Осины скучают, осины во взгибе висят.
Едва ль разогнутся, печальные, бледные, хрупкие,
Ветер ласкает по спинам, щекочет с боков;
Солнце цыплёночком выбивается из скорлупки
Влагой наполненных мраморных облаков –
Не помогает. Вымученно, ночами,
Зло и до слёз, до истерики измождённо
Плачут осины громко, предубеждённо
И
Мир умирает, мрачно, сентябрьски голый.
И в самое время ему сейчас
Взгляд гордый и мыслью полный,
День простоявший и брошенный в ночь – на фарт
В пожарище жёлтых дугообразных фар!
Там, в этом пожарище, тлеют осины. Маются и ревут.
Плачут, скучают, бьются. Ломкие талии
Скукой иссушены; сгорблены до корней,
Скучают. Иуды вешаться перестали, и
Никто уже не выводит чертей.
Никто под кроватью не прячет, чтобы быстрей уснуть,
Никто через ветви не смотрит в небесную синь.
Скучают. И даже ветер стесняется слишком дуть –
Из уважения к скуке подруг-осин.
Ночью
Сорбет растаял на пламени языка,
Утомлённого долгой беседой.
В белой летней беседке
Потянулась к цветам рука.
Ночью в цветы туман вкраплен
И мотыльков у фонарика шум, рой.
Подобно встрече влюблённых, капли
Первого ливня встречаются с тёплой землёй.
Вздох – оторвана ветвь, разделена пополам:
Два цветка спешно вплетаемы в косу.
И ложится уставший взгляд косо
На узор дорогого стола.
Поэт у стен Петровского Пассажа
Истерика – это искусство.
Истерика ради
Искусства.
Во взгляде ночь. Тени ползут осторожно.
Тысячецветье пирожных
И кустовые розы, связанные у щиколоток на бант.
Ва банк идёшь, за словом произнося слово – страсть!
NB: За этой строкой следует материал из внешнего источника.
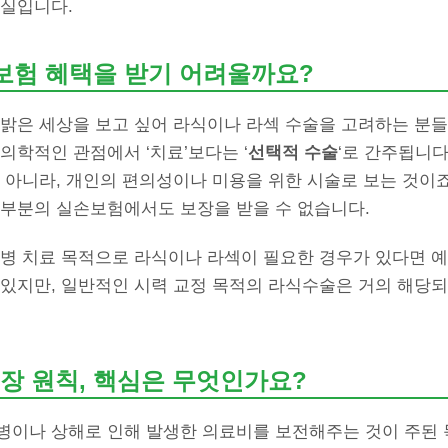
현실입니다.
 보험 혜택을 받기 어려울까요?
 밝은 세상을 보고 싶어 라식이나 라섹 수술을 고려하는 분들
의학적인 관점에서 ‘치료’보다는 ‘
선택적 수술
‘로 간주됩니다
 아니라, 개인의 편의성이나 미용을 위한 시술로 보는 것이죠
대부분의 실손보험에서도 보장을 받을 수 없습니다.
질병 치료 목적으로 라식이나 라섹이 필요한 경우가 있다면 
 있지만, 일반적인 시력 교정 목적의 라식수술은 거의 해당
장 원칙, 핵심은 무엇인가요?
병이나 상해로 인해 발생한 의료비를 보전해주는 것이 주된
В небо смотришь – в небесную высь, даль;
Там, у Медведицы, слёзкой готова упасть
Вот-вот новородившаяся звезда.
А ты! Глупо выдавливаешь рифмы,
О сокровенном каешься на листах,
Как будто б кому-то хочется нырять в твои рифы,
Видеть твой смех, чувствовать твой страх,
Разгадывать твои выверенные знаки,
Как будто бы ты не знаешь, что новую эру
Открыл Эрос,
Заехавший на прозаике.
Канатоходец и балерина
На сцене – на одной из лучших в мире плах! –
В ночь было ярко, хоть и коротка
Так неуютно яркость.
Струилась платьев кремовая ткань,
И гнулись в танце белые тела,
И зрителю приятен страшно был чуть уловимый дух игры,
Когда б в игре предположить необходимость духа.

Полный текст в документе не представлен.